In [1]:
import pandas as pd
import numpy as np

The drive link for the datasets and trained models is "[Google Drive Link](https://drive.google.com/drive/folders/14Har_LxejVHaMf_sxMpqTThqUUR9CcSU?usp=drive_link)"

https://drive.google.com/drive/folders/14Har_LxejVHaMf_sxMpqTThqUUR9CcSU?usp=drive_link

In [2]:
dataset_dir = "datasets"

train_file = 'news_traindata'
train_nrows = 110000 * 0.9
train_df = pd.read_csv(f'{dataset_dir}/{train_file}.csv', encoding='utf-8', nrows=train_nrows)
train_df = train_df.dropna()

test_file = 'news_testdata'
test_nrows = 110000 * 0.1
test_df = pd.read_csv(f'{dataset_dir}/{test_file}.csv', encoding='utf-8', nrows=test_nrows)
test_df = test_df.dropna()

vocab_file = f'vocabs/vokab_{train_file}_{train_nrows}.pkl'
model_file = f"models/secondary_model_{train_file}_{train_nrows}.pth"
encoded_testfile = f"encoded/secondary_{test_file}_{test_nrows}.pt"
encoded_trainfile = f"encoded/secondary_{train_file}_{train_nrows}.pt"
label_encoding_file = f"encoded/secondary_label_encoding_{train_file}_{train_nrows}.pkl"

In [3]:
train_df['content'] = train_df['title'].fillna('') + ' ' + train_df['content'].fillna('')
test_df['content'] = test_df['title'].fillna('') + ' ' + test_df['content'].fillna('')

In [4]:
import os
import pickle
from torchtext.vocab import build_vocab_from_iterator
from torchtext.data.utils import get_tokenizer
from collections import Counter

MAX_VOCAB = 50000
special_tokens = ['<unk>', '<pad>']
tokenizer = get_tokenizer('basic_english')

def generate_vocabulary(df):
    counter = Counter()
    for text in df['content']:
        if pd.notna(text):
            counter.update(tokenizer(str(text)))
    
    most_common = [token for token, _ in counter.most_common(MAX_VOCAB - len(special_tokens))]
    
    vocab = build_vocab_from_iterator([most_common], specials=special_tokens)
    vocab.set_default_index(vocab['<unk>'])

    with open(vocab_file, 'wb') as f:
        pickle.dump(vocab, f)
    print(f"Vocabulary saved to '{vocab_file}'.")

    return vocab


if os.path.exists(vocab_file):
    with open(vocab_file, 'rb') as f:
        vocab = pickle.load(f)
    print(f"Vocabulary loaded from {vocab_file}.")

else:
    vocab = generate_vocabulary(train_df)

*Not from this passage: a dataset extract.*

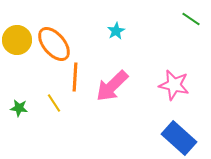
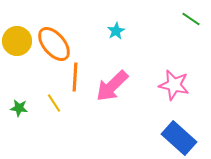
yellow circle: moved 1 px down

Vocabulary loaded from vocabs/vokab_news_traindata_99000.0.pkl.


In [5]:
train_df = train_df[train_df['label'] == 1]
test_df = test_df[test_df['label'] == 1]

In [6]:
import torch
from torch.nn.utils.rnn import pad_sequence
from sklearn.preprocessing import LabelEncoder
import torch.nn.functional as F

MAX_LENGTH = 4096

if os.path.exists(label_encoding_file):
    with open(label_encoding_file, 'rb') as f:
        le = pickle.load(f)
    print(f"Label encoder loaded from {label_encoding_file}.")
else:
    le = LabelEncoder()
    le.fit(train_df['type'])
    with open(label_encoding_file, 'wb') as f:
        pickle.dump(le, f)
    print(f"Label encoder saved to {label_encoding_file}.")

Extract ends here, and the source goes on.